Review Article
Austin J Orthopade & Rheumatol. 2018; 5(3): 1071.
Role of Proximal Fibular Osteotomy in Medial Joint Osteoarthritis of Knee
Shah RK¹*, Paudel SR² and Kalawar RPS³
¹Department of Bone & Joint Surgery, Nepal
²Orthopaedic Surgeon, Scheer Memorial Adventist Hospital, Nepal
³Orthopaedic Surgeon, B.P. Koirala Institute of Health Sciences (BPKIHS), Nepal
*Corresponding author: Ram K Shah, Department of Bone & Joint Surgery, Norvic International Hospital, Kathmandu, Nepal
Received: September 18, 2018; Accepted: November 01, 2018; Published: November 08, 2018
Abstract
The hypothesis is to review the existing evidence on the role of Proximal Fibular Osteotomy (PFO) in unicompartmental medial joint osteoarthritis of knee joint in relatively young patients. The procedure has been described as simple, cheap and effective in treating this condition.
Our observations are based on our unpublished experiences with a case series of the management of 30 cases with medial joint narrowing of knee in last one year. These cases are being followed every 3 months to assess the progress.
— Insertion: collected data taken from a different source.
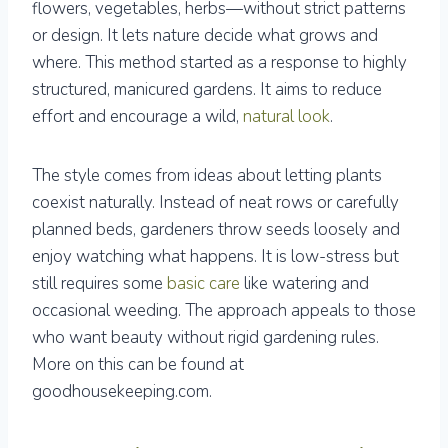
flowers, vegetables, herbs—without strict patterns
or design. It lets nature decide what grows and
where. This method started as a response to highly
structured, manicured gardens. It aims to reduce
effort and encourage a wild,
natural look
.
The style comes from ideas about letting plants
coexist naturally. Instead of neat rows or carefully
planned beds, gardeners throw seeds loosely and
enjoy watching what happens. It is low-stress but
still requires some
basic care
like watering and
occasional weeding. The approach appeals to those
who want beauty without rigid gardening rules.
More on this can be found at
goodhousekeeping.com.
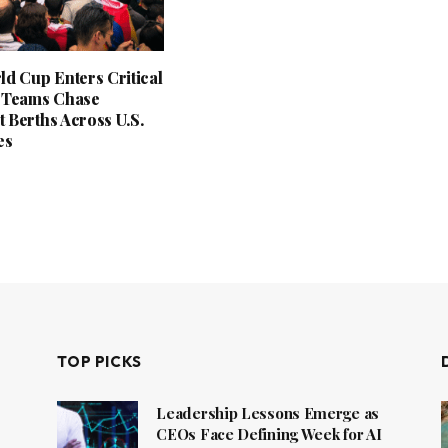
ld Cup Enters Critical
 Teams Chase
 Berths Across U.S.
es
TOP PICKS
Leadership Lessons Emerge as
CEOs Face Defining Week for AI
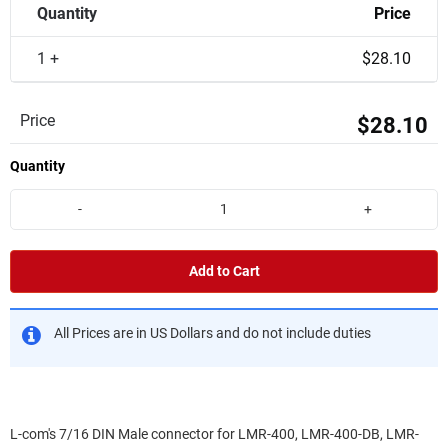
Quantity
Price
1 +
$28.10
Price
$28.10
Quantity
-
+
Add to Cart
All Prices are in US Dollars and do not include duties
L-com's 7/16 DIN Male connector for LMR-400, LMR-400-DB, LMR-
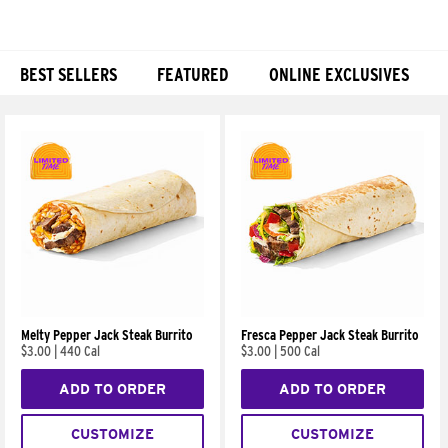
BEST SELLERS
FEATURED
ONLINE EXCLUSIVES
Products
Melty Pepper Jack Steak Burrito
Fresca Pepper Jack Steak Burrito
$3.00
|
440 Cal
$3.00
|
500 Cal
ADD TO ORDER
ADD TO ORDER
CUSTOMIZE
CUSTOMIZE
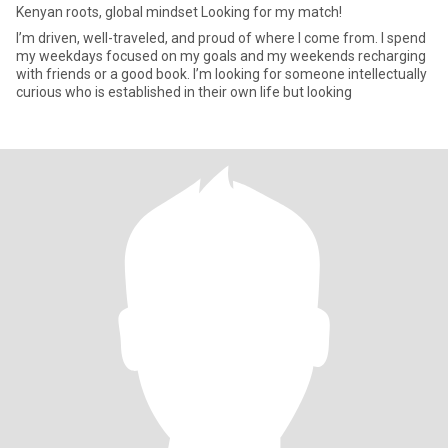
Kenyan roots, global mindset Looking for my match!
I’m driven, well-traveled, and proud of where I come from. I spend
my weekdays focused on my goals and my weekends recharging
with friends or a good book. I’m looking for someone intellectually
curious who is established in their own life but looking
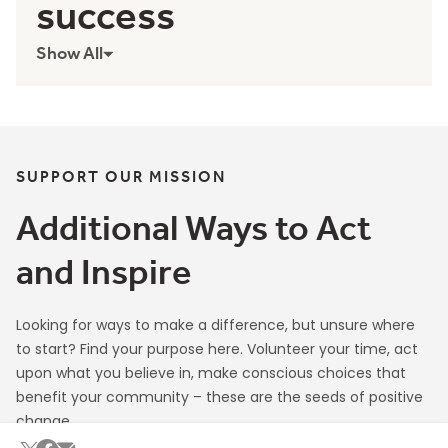
Contributing to our
success
Show All
SUPPORT OUR MISSION
Additional Ways to Act
and Inspire
Looking for ways to make a difference, but unsure where
to start? Find your purpose here. Volunteer your time, act
upon what you believe in, make conscious choices that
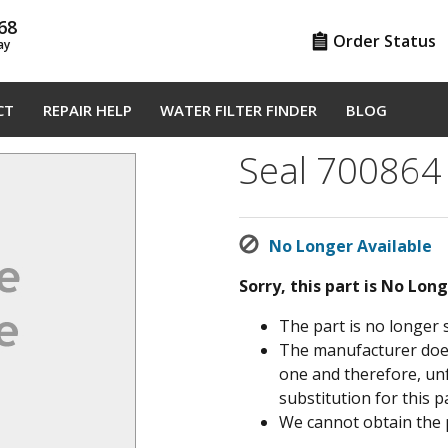
68
Order Status
ay
CT
REPAIR HELP
WATER FILTER FINDER
BLOG
Seal 700864
No Longer Available
Sorry, this part is No Lon
The part is no longer 
The manufacturer does 
one and therefore, un
substitution for this pa
We cannot obtain the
We have been doing this procedure at our institutions under spinal anesthesia and a segment of 1 cm is excised from shaft of fibula through a lateral 4-6 cm long longitudinal incision about 10 com distal to the tip of head of fibula. The check x-ray soon after recovery showed opening of medial joint space and clinically relief from previous arthritic pain. Almost all of our patients had similar effects following PFO. Many patients have dramatic relief of pain and they were able to even squat and climb stairs easily after surgery, while they were unable to do so before. The preliminary results of our cases have encouraged us to continue this procedure and review the available resources. The correction of varus deformity, opening of medial joint space and the pain relief are the main results of PFO in our patients. In our opinion this procedure is simple, cheap and effective in the management of medial joint osteoarthritis of knee in relatively young patients.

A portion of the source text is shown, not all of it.